The first connection with Simon came (as you can see in the artefact shared at the top of this post) in 2011. A supportive intervention in what was becoming a rather bad tempered exchange online. This serendipitous meeting on Steve Wheeler's blog back then was the spark that led to the creation of connected network at a point when I had recently developed an online space using moodle for supporting the teaching of languages at Warwick's Language Centre. The opportunity therefore to connect our student cohorts meant that we could set about creating a shared, large scale virtual exchange

The background to the years since then has been the "elevator music" of the skeptic. Public discourse full of condemnation of social media, a "bad thing" for promoting trolling, anti-social behaviour, even terrorism. I have to say that apart from the negative physical effects of all the time spent sitting working on a screen (which I should have counter balanced more actively through resistance and greater emphasis on physical wellbeing) the connected approach to learning and teaching has been overwhelmingly positive for me.

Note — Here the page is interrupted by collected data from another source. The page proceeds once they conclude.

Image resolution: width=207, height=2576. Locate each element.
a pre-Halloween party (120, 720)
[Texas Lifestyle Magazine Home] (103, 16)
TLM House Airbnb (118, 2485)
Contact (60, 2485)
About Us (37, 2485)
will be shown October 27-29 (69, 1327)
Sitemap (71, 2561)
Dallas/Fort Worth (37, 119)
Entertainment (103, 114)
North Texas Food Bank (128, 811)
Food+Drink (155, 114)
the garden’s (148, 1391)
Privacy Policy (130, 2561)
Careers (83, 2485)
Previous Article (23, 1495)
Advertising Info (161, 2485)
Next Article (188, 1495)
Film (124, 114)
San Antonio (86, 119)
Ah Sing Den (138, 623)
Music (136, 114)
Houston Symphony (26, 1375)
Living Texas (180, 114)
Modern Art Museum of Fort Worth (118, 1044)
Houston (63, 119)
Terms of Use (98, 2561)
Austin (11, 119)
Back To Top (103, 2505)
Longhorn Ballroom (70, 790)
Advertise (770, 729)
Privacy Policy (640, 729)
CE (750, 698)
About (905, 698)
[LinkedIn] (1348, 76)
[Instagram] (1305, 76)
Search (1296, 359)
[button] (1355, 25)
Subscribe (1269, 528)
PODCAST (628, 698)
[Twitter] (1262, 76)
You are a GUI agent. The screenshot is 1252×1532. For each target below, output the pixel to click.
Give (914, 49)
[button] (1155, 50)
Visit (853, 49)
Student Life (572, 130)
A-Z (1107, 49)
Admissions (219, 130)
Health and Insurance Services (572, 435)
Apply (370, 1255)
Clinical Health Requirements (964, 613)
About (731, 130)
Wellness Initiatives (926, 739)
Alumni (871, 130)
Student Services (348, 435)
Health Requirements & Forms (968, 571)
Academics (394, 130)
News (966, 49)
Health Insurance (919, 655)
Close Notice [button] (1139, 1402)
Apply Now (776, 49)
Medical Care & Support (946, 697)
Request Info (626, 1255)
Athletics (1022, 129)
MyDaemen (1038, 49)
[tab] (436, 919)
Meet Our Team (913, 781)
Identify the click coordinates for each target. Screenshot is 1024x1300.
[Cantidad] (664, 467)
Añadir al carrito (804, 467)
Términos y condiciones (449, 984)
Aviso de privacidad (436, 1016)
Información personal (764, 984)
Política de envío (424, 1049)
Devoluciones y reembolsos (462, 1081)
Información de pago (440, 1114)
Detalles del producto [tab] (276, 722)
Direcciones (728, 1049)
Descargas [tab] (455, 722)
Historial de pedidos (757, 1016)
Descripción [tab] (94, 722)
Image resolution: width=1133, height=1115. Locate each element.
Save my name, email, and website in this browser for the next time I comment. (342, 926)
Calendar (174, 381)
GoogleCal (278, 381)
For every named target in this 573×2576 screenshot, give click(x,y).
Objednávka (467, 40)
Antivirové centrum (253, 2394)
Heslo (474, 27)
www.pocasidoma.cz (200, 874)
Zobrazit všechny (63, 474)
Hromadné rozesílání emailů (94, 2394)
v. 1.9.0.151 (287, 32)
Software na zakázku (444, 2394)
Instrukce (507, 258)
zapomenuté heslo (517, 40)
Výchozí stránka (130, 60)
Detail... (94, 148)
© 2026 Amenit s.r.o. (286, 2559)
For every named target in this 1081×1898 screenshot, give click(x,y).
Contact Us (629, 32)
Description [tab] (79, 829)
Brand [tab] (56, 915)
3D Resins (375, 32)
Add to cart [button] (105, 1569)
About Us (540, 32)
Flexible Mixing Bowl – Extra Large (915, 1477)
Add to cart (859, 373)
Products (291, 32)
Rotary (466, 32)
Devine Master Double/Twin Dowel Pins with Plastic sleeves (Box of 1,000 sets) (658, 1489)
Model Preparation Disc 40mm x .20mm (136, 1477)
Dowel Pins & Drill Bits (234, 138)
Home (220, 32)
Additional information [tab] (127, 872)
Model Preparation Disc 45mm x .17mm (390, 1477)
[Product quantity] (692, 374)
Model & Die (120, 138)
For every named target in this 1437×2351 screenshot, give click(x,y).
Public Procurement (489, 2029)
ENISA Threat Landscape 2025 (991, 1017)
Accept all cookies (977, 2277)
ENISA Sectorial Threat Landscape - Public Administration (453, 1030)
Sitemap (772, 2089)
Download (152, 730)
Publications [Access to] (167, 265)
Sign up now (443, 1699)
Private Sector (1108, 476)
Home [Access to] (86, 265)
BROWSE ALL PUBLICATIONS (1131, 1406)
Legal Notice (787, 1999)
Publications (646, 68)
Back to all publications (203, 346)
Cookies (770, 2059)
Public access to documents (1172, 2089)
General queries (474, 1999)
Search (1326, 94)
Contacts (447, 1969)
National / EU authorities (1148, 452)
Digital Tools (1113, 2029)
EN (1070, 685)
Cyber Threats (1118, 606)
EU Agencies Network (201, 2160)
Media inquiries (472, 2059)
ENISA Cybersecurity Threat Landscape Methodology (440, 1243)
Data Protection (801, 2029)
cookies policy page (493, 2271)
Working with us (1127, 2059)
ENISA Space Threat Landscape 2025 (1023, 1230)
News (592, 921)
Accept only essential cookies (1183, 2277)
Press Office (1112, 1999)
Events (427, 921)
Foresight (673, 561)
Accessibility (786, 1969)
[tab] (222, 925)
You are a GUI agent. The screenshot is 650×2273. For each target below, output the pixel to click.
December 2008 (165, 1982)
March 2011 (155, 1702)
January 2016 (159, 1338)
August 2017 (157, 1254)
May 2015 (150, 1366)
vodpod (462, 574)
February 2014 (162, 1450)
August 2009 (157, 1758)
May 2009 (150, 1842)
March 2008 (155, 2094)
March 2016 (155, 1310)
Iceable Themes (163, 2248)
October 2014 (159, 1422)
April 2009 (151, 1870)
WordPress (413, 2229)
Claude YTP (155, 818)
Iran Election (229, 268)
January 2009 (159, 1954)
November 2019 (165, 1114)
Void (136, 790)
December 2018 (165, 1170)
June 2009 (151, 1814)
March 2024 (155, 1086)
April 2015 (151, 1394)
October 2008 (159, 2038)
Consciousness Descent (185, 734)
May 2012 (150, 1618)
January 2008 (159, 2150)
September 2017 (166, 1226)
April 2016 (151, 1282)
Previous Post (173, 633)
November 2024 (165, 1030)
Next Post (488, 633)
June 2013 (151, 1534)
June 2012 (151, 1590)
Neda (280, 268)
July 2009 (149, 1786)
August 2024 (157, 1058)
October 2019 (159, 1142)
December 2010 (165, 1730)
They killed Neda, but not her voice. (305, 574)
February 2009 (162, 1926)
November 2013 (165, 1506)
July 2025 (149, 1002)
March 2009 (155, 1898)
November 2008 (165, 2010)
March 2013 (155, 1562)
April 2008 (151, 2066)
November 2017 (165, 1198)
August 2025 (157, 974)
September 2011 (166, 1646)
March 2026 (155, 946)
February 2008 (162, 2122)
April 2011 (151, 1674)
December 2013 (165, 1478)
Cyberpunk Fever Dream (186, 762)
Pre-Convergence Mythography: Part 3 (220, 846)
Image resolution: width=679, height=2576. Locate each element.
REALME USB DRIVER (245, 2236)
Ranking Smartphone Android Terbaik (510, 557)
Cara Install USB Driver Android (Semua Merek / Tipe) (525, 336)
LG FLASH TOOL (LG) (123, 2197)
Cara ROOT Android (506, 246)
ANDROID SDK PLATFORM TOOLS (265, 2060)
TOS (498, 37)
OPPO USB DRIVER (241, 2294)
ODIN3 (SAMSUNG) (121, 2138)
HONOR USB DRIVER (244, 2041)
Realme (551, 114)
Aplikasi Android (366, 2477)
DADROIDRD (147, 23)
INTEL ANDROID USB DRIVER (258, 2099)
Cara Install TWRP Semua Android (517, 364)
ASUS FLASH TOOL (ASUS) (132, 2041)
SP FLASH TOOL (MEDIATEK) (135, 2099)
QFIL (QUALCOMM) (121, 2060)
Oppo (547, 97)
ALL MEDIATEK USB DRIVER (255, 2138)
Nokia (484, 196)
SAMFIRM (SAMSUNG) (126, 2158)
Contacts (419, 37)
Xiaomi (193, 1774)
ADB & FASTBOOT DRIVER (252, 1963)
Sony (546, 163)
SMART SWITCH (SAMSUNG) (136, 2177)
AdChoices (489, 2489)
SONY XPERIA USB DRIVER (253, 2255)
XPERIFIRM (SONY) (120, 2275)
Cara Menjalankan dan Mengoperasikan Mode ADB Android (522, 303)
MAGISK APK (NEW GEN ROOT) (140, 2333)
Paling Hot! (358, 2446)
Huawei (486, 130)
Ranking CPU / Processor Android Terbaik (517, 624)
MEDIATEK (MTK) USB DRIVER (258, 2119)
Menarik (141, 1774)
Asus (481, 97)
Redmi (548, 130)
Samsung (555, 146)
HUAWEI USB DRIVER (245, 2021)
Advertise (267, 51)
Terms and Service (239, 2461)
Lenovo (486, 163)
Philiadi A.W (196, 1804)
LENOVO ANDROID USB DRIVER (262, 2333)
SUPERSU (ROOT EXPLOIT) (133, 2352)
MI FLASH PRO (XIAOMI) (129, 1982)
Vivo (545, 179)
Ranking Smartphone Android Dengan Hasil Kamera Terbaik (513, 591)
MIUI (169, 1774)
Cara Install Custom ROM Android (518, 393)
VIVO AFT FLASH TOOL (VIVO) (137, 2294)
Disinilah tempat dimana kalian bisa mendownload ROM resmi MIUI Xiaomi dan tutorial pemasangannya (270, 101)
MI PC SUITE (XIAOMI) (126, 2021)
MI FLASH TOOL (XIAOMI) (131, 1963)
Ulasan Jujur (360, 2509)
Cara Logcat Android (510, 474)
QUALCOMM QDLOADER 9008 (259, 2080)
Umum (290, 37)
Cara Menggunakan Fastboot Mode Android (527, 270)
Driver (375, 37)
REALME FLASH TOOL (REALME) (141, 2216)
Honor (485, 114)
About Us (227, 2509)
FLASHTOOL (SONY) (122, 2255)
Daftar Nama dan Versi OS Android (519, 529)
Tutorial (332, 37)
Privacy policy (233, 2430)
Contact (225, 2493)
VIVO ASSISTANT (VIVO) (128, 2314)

In 2014 I reflected on the happenstance arising from digital connectivity.  

My background coming to this project was quite different from that of Simon. Language teaching has been my career since I left university, I completed my Post Graduate Certificate of Education (PGCE) back in the 1980s at Warwick and I had worked for 15 years in secondary education rising to a leadership role before joining the Language Centre as a part-time tutor when my children were still young. I had been an early adopter of learning technologies and when I returned to Warwick I was able to complete further learning including an e-learning award and a Masters in Post Compulsory Education which had provided lots of opportunities to reflect through blogging. I reconnected with the EuroCALL community finding Graham Davies online (sadly now passed away but not before he agreed to deliver some staff training through his Second Life presence, a real highlight for me) and this inspired me to research through my teaching and this community. The learning was further extended through becoming part of the Association for Learning Technology where I have increased my technical and theoretical perspectives in learning technology.